Erst spät hat uns die Nachricht erreicht, dass Rainer Treseler schon am 05. Januar 2009 an den Folgen eines Herzinfarktes in Bad Pyrmont, wo er die letzten Jahre in einem Heim leben musste, verstorben ist. Damit ist der Zeitabschnitt in Maßmanns Gaststätte endgültig vorüber. Was wir erlebt haben und aus dieser Zeit mitgenommen haben, bleibt uns für immer. Das Erlebte prägt. Und besonders hat alle, die dabei waren, Rainer Treseler geprägt. Bewusst beeinflusste er uns; das war das eigentliche Ziel seines Engagements im Sportverein Häger. Als er selbst noch an die Kugel trat war seine Spezialität der Freistoß mit dem Außenrist von der rechten Strafraumecke links oben im Bogen in den Knick. So eine Art Rainer Bonhof von Häger. Wie viele solcher Treffer er tatsächlich erzielt hat, ist nicht verbrieft. Die Härte seiner Schüsse dagegen bezeugen noch heute viele von uns. Ohnehin lagen Trainers Stärken nicht darin, selbst zu spielen. Gegen Rassismus, gegen Gewalt, für demokratische Spielregeln, wo es auch nur eben geht, mündige, selbstbestimmte Menschen, Zusammenhalt, sowie Achtung und Respekt vor Andersdenkenden, aber ohne falsche Kompromisse zu machen, waren seine Ideale. Äußerlichkeiten waren ihm unwichtig, Getue und Heuchelei zuwider. Und beim Aufdecken und Zurredestellen war er knallhart und konsequent. Lange vor uns hatte er den Wehrdienst verweigert, als das noch überhaupt nicht Mode war. Von seinen Eltern distanzierte er sich, weil er mit ihnen über ihre rechte Vergangenheit nicht ins Reine kam.

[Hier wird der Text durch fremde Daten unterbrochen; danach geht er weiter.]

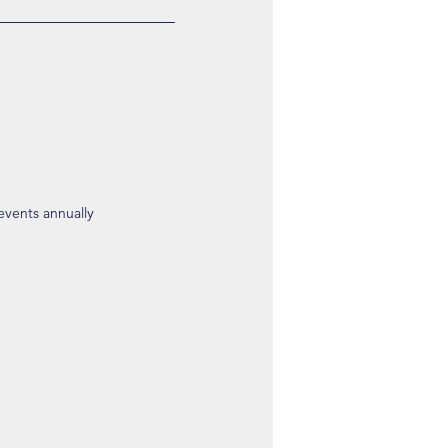
 events annually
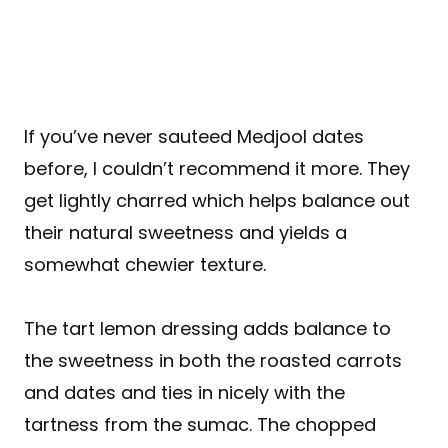
If you’ve never sauteed Medjool dates
before, I couldn’t recommend it more. They
get lightly charred which helps balance out
their natural sweetness and yields a
somewhat chewier texture.
The tart lemon dressing adds balance to
the sweetness in both the roasted carrots
and dates and ties in nicely with the
tartness from the sumac. The chopped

Jemand wie Rainer hat nicht nur Freunde: Weil er blöde Thekenparolen nicht so stehen ließ, ausländerfeindlichen und antisemitischen Äußerungen sofort nach- und die Täter anging. Weil er seine Grundeinstellung versuchte konsequent zu leben, fand er an allen Ecken und Enden, natürlich auch in unserem Verein, Anlass zu Streit. Beobachtet man unseren Verein jetzt, dann muss man sagen: Rainers Handeln zeigt nachhaltig Wirkung. Rainer hatte eine konkrete gesellschaftliche Utopie vor Augen, die aber nicht jetzt und sofort umsetzbar war. Diese Erkenntnis enttäuschte ihn maßlos. Schaut man zurück sieht man eine zerrissene Persönlichkeit.
Obwohl der Fußball selbst eigentlich nur Medium war, hatten wir doch unter ihm als Trainer tolle Erfolge, und, wie es immer so ist, auch Rückschläge. Er hörte auf eigenen Wunsch eines Tages mit dem Trainerposten auf, seine Philosophie aber trägt den kleinen HSV nach wie vor. Gute Güte, diese Fahrten mit Rainer: Egal ob es Mutter Schleimer in Ostfriesland, die Kurztour nach Bremen oder Eschwege war: Wir werden, so weit unser Gedächtnis mitmacht, bis an unser Lebensende davon erzählen. Und das haben wir nur Rainer zu verdanken: Er gab wie selbstverständlich seine gesamte Aufwandsentschädigung immer in die Mannschaftskasse und legte selbst noch was drauf, damit wir unsern Spaß zusammen haben konnten. Dass zur Sportwerbewoche immer Urlaub zu nehmen war, war für ihn auch völlig klar.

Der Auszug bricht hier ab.